Entries taken from a collection

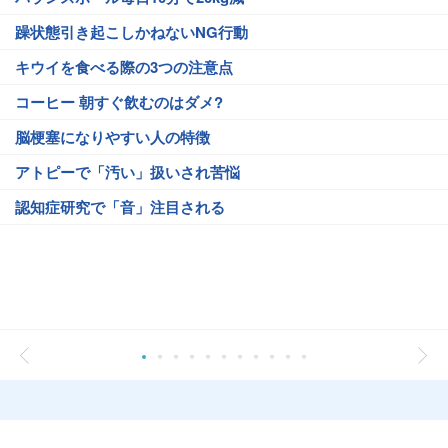
躁状態引き起こしかねないNG行動
キウイを食べる際の3つの注意点
コーヒー 朝すぐ飲むのはダメ?
脳梗塞になりやすい人の特徴
アトピーで「汚い」扱いされ苦悩
認知症研究で「音」注目される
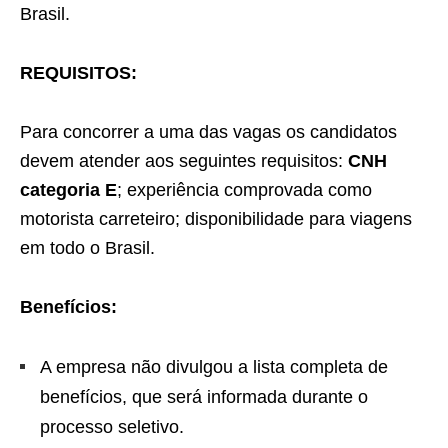
Brasil.
REQUISITOS:
Para concorrer a uma das vagas os candidatos
devem atender aos seguintes requisitos:
CNH
categoria E
; experiência comprovada como
motorista carreteiro; disponibilidade para viagens
em todo o Brasil.
Benefícios:
A empresa não divulgou a lista completa de
benefícios, que será informada durante o
processo seletivo.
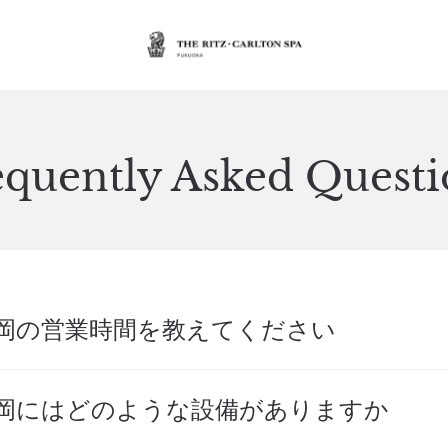
equently Asked Questi
岡の営業時間を教えてください
福岡にはどのような設備がありますか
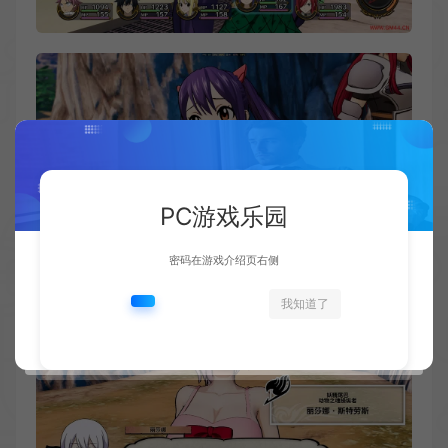
PC游戏乐园
密码在游戏介绍页右侧
我知道了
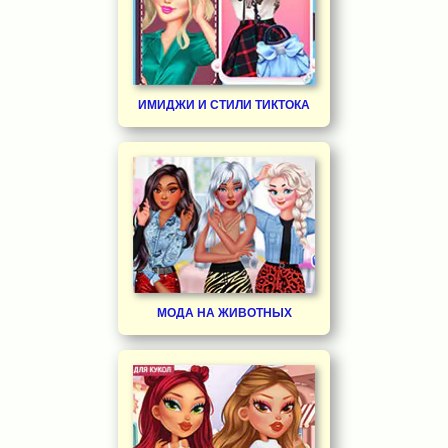
ИМИДЖИ И СТИЛИ ТИКТОКА
МОДА НА ЖИВОТНЫХ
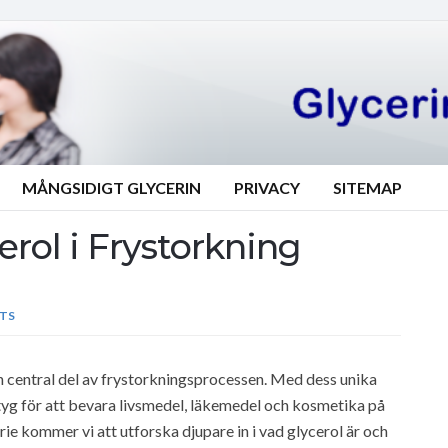
MÅNGSIDIGT GLYCERIN
PRIVACY
SITEMAP
cerol i Frystorkning
TS
n central del av frystorkningsprocessen. Med dess unika
tyg för att bevara livsmedel, läkemedel och kosmetika på
serie kommer vi att utforska djupare in i vad glycerol är och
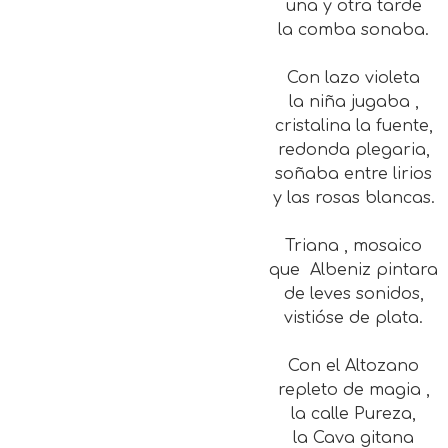
una y otra tarde
la comba sonaba.
Con lazo violeta
la niña jugaba ,
cristalina la fuente,
redonda plegaria,
soñaba entre lirios
y las rosas blancas.
Triana , mosaico
que Albeniz pintara
de leves sonidos,
vistióse de plata.
Con el Altozano
repleto de magia ,
la calle Pureza,
la Cava gitana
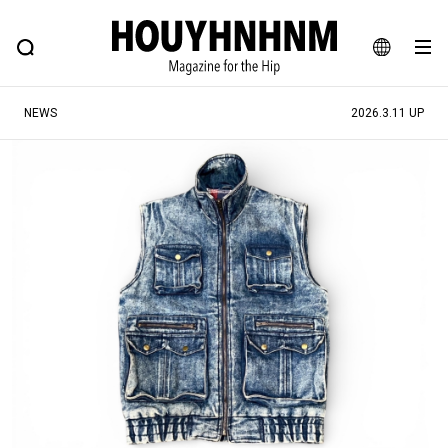
NEWS
FEATURE
BLOG
SNAP
Commune H
ヒップなファッション、カルチャー、ライフスタイルWEBマガジン
JA
NEWS
2026.3.11 UP
EN
#注目のタグ
#SHOPPING ADDICT
#憧れの逸品
#ESSENTIAL DESIGNS
#古着サミット
#NEW VINTAGE
#マイナーグッド図鑑
#路地裏てぃーん。
#MONTHLY JOURNAL
#GH 銘品の所以
#フイナムのYouTube
#Commune H
#FOCUS IT
#AH.H
#ととけん
#FASHION
#MUSIC
#MOVIE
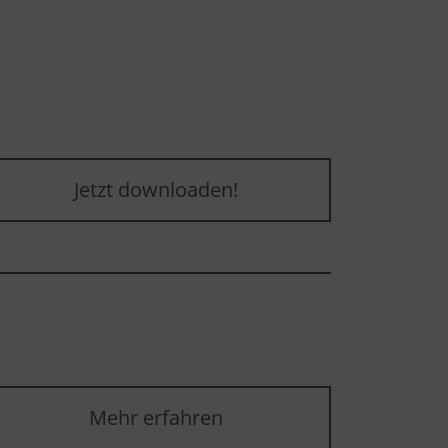
Jetzt downloaden!
Mehr erfahren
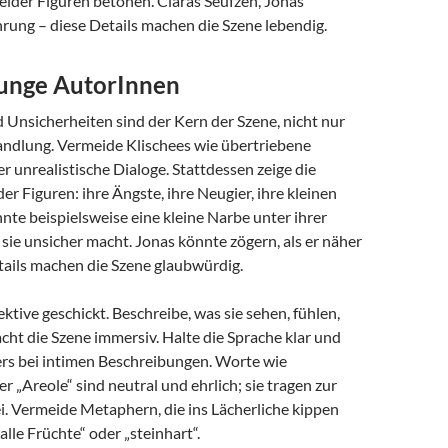
beider Figuren betonen. Claras Seufzen, Jonas’
rung – diese Details machen die Szene lebendig.
 junge AutorInnen
 Unsicherheiten sind der Kern der Szene, nicht nur
andlung. Vermeide Klischees wie übertriebene
r unrealistische Dialoge. Stattdessen zeige die
er Figuren: ihre Ängste, ihre Neugier, ihre kleinen
nte beispielsweise eine kleine Narbe unter ihrer
 sie unsicher macht. Jonas könnte zögern, als er näher
tails machen die Szene glaubwürdig.
ktive geschickt. Beschreibe, was sie sehen, fühlen,
cht die Szene immersiv. Halte die Sprache klar und
ers bei intimen Beschreibungen. Worte wie
r „Areole“ sind neutral und ehrlich; sie tragen zur
i. Vermeide Metaphern, die ins Lächerliche kippen
alle Früchte“ oder „steinhart“.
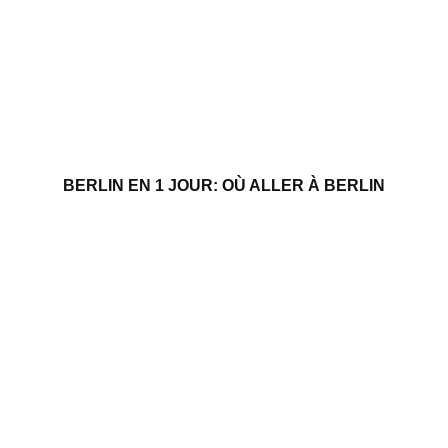
BERLIN EN 1 JOUR: OÙ ALLER À BERLIN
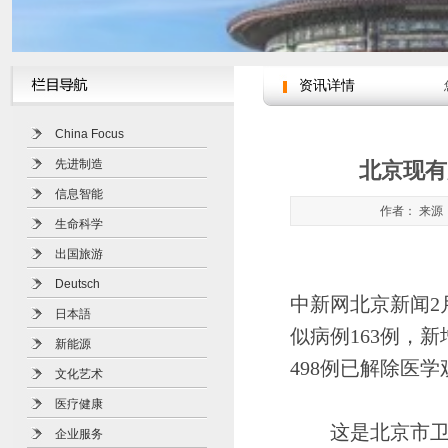
资讯详情
China Focus
先进制造
北京现有
信息智能
作者： 来源：
生命科学
出国旅游
Deutsch
中新网北京新闻2
日本語
似病例163例，新
新能源
498例已解除医
文化艺术
医疗健康
这是北京市卫生健
企业服务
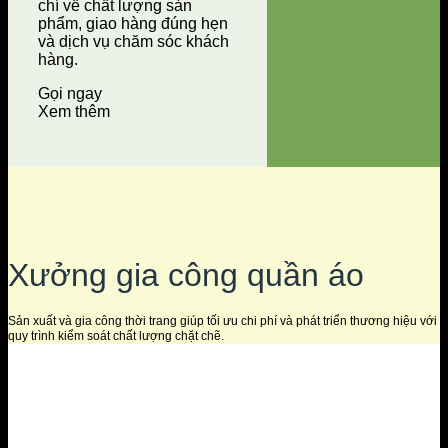
chí về chất lượng sản
phẩm, giao hàng đúng hẹn
và dịch vụ chăm sóc khách
hàng.
Gọi ngay
Xem thêm
Xưởng gia công quần áo
Sản xuất và gia công thời trang giúp tối ưu chi phí và phát triển thương hiệu với
quy trình kiểm soát chất lượng chặt chẽ.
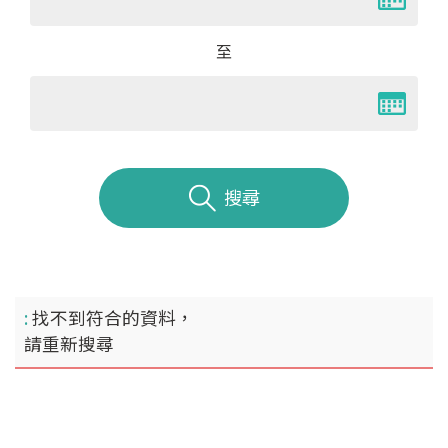
至
搜尋
找不到符合的資料，
請重新搜尋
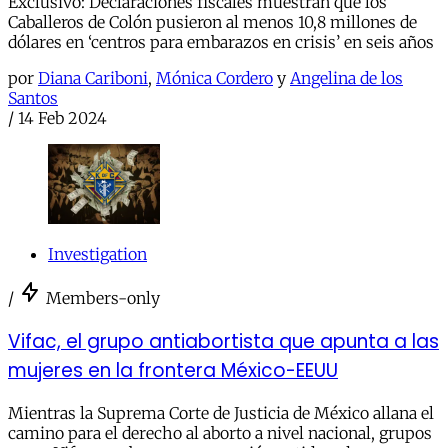
Exclusivo: Declaraciones fiscales muestran que los
Caballeros de Colón pusieron al menos 10,8 millones de
dólares en ‘centros para embarazos en crisis’ en seis años
por
Diana Cariboni
,
Mónica Cordero
y
Angelina de los
Santos
/
14 Feb 2024
Investigation
/
Members-only
Vifac, el grupo antiabortista que apunta a las
mujeres en la frontera México-EEUU
Mientras la Suprema Corte de Justicia de México allana el
camino para el derecho al aborto a nivel nacional, grupos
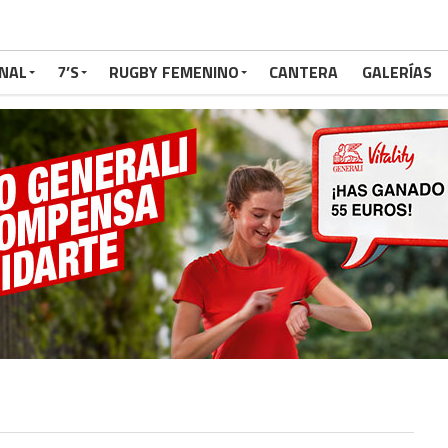
NAL
7’S
RUGBY FEMENINO
CANTERA
GALERÍAS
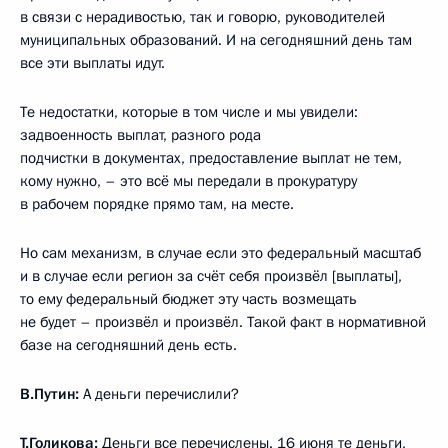
в связи с нерадивостью, так и говорю, руководителей
муниципальных образований. И на сегодняшний день там
все эти выплаты идут.
Те недостатки, которые в том числе и мы увидели:
задвоенность выплат, разного рода
подчистки в документах, предоставление выплат не тем,
кому нужно, – это всё мы передали в прокуратуру
в рабочем порядке прямо там, на месте.
Но сам механизм, в случае если это федеральный масштаб
и в случае если регион за счёт себя произвёл [выплаты],
то ему федеральный бюджет эту часть возмещать
не будет – произвёл и произвёл. Такой факт в нормативной
базе на сегодняшний день есть.
В.Путин:
А деньги перечислили?
Т.Голикова:
Деньги все перечислены. 16 июня те деньги,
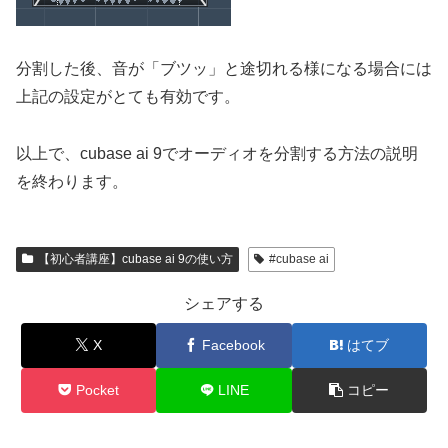
分割した後、音が「ブツッ」と途切れる様になる場合には
上記の設定がとても有効です。
以上で、cubase ai 9でオーディオを分割する方法の説明
を終わります。
【初心者講座】cubase ai 9の使い方
#cubase ai
シェアする
X
Facebook
はてブ
Pocket
LINE
コピー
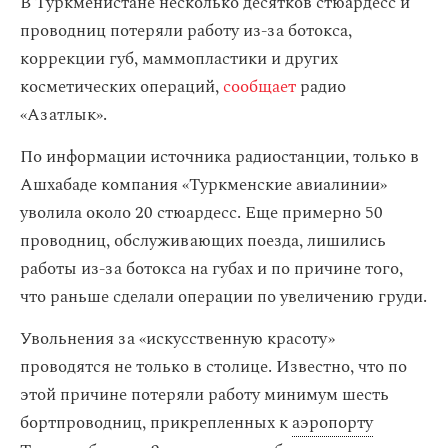
В Туркменистане несколько десятков стюардесс и
проводниц потеряли работу из-за ботокса,
коррекции губ, маммопластики и других
косметических операций,
сообщает
радио
«Азатлык».
По информации источника радиостанции, только в
Ашхабаде компания «Туркменские авиалинии»
уволила около 20 стюардесс. Еще примерно 50
проводниц, обслуживающих поезда, лишились
работы из-за ботокса на губах и по причине того,
что раньше сделали операции по увеличению груди.
Увольнения за «искусственную красоту»
проводятся не только в столице. Известно, что по
этой причине потеряли работу минимум шесть
бортпроводниц, прикрепленных к
аэропорту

• _Task details_
In the entries above, find the line with "Caballeros de Colón" and the line with "В Туркменистане несколько". Write out exactly those two lines and every line between them, pictures excluded.

• _Exercise response_
Caballeros de Colón pusieron al menos 10,8 millones de
dólares en ‘centros para embarazos en crisis’ en seis años
por
Diana Cariboni
,
Mónica Cordero
y
Angelina de los
Santos
/
14 Feb 2024
Investigation
/
Members-only
Vifac, el grupo antiabortista que apunta a las
mujeres en la frontera México-EEUU
Mientras la Suprema Corte de Justicia de México allana el
camino para el derecho al aborto a nivel nacional, grupos
NAL
7’S
RUGBY FEMENINO
CANTERA
GALERÍAS
в связи с нерадивостью, так и говорю, руководителей
муниципальных образований. И на сегодняшний день там
все эти выплаты идут.
Те недостатки, которые в том числе и мы увидели:
задвоенность выплат, разного рода
подчистки в документах, предоставление выплат не тем,
кому нужно, – это всё мы передали в прокуратуру
в рабочем порядке прямо там, на месте.
Но сам механизм, в случае если это федеральный масштаб
и в случае если регион за счёт себя произвёл [выплаты],
то ему федеральный бюджет эту часть возмещать
не будет – произвёл и произвёл. Такой факт в нормативной
базе на сегодняшний день есть.
В.Путин:
А деньги перечислили?
Т.Голикова:
Деньги все перечислены. 16 июня те деньги,
分割した後、音が「ブツッ」と途切れる様になる場合には
上記の設定がとても有効です。
以上で、cubase ai 9でオーディオを分割する方法の説明
を終わります。
【初心者講座】cubase ai 9の使い方
#cubase ai
シェアする
X
Facebook
はてブ
Pocket
LINE
コピー
В Туркменистане несколько десятков стюардесс и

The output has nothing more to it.